Fat, lazy... and illiterate?!?
I don't know why most Americans bother to get out of bed in the morning. We've made ourselves useless!
We have machines to change the channels for us, ones that answer the phones for us, and even one that will vacuum our floors while we take a nap. Heck, you can even strap an electronic stimulator on your abs so you never have to do another sit-up again!
For Pete's sake, this was the great nation that invented the light bulb and the airplane!

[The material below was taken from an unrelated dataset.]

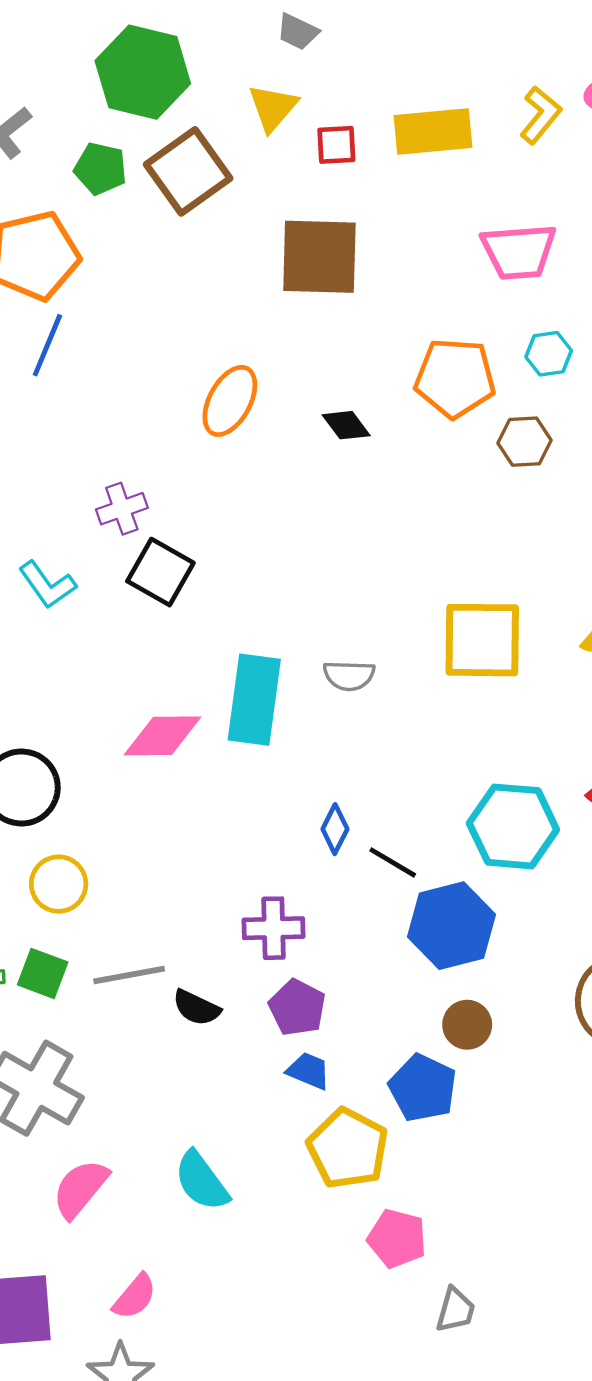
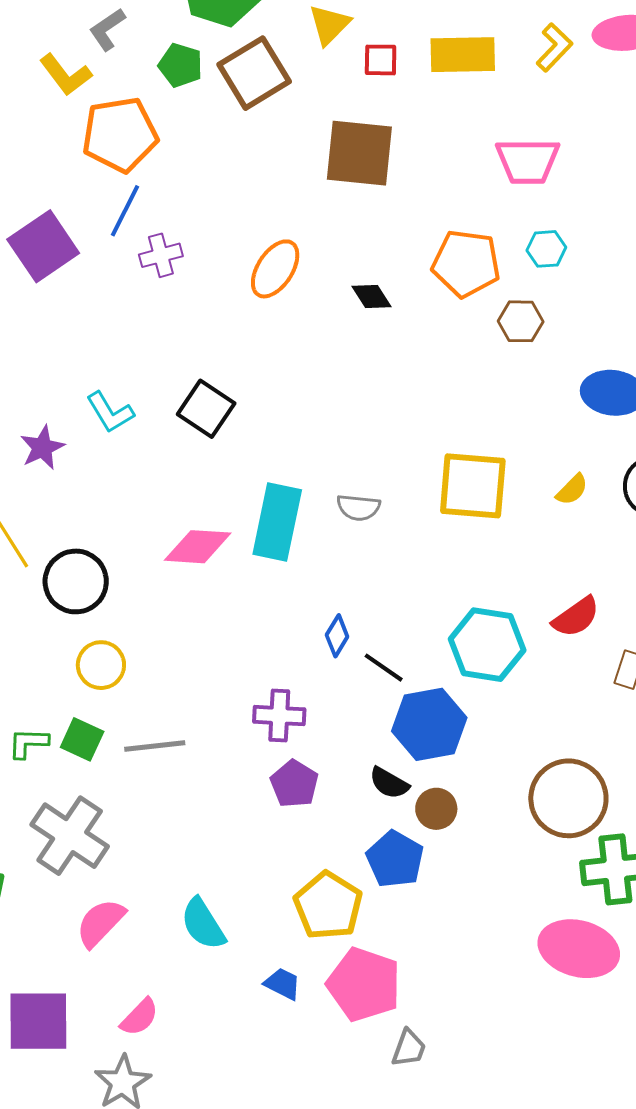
purple cross: (122, 509) -> (161, 255), moved
black semicircle: (196, 1008) -> (389, 783), moved
blue trapezoid: (309, 1071) -> (282, 984), moved
pink pentagon: (397, 1239) -> (364, 984), size x1.5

Have we REALLY become this lazy?
Apparently so, because our government may be about to spend millions implementing a policy that will affect every scrap of food at every supermarket in America -- and it's all because we're too lazy to turn a bag of potato chips around.
The Food and Drug Administration is considering requiring food companies to move nutrition labels to the front of their packages, because nobody is paying attention to them on the back. We're on the verge of investing a king's ransom, simply because some folks can't be bothered to rotate a can of soup!
How about we stop turning to nanny state legislation to save us from ourselves and start relying on evolution instead? Because, let's be honest, if you can't be bothered to learn which poisonous additives, colorings and sugars you're putting into your own body, you deserve whatever happens next.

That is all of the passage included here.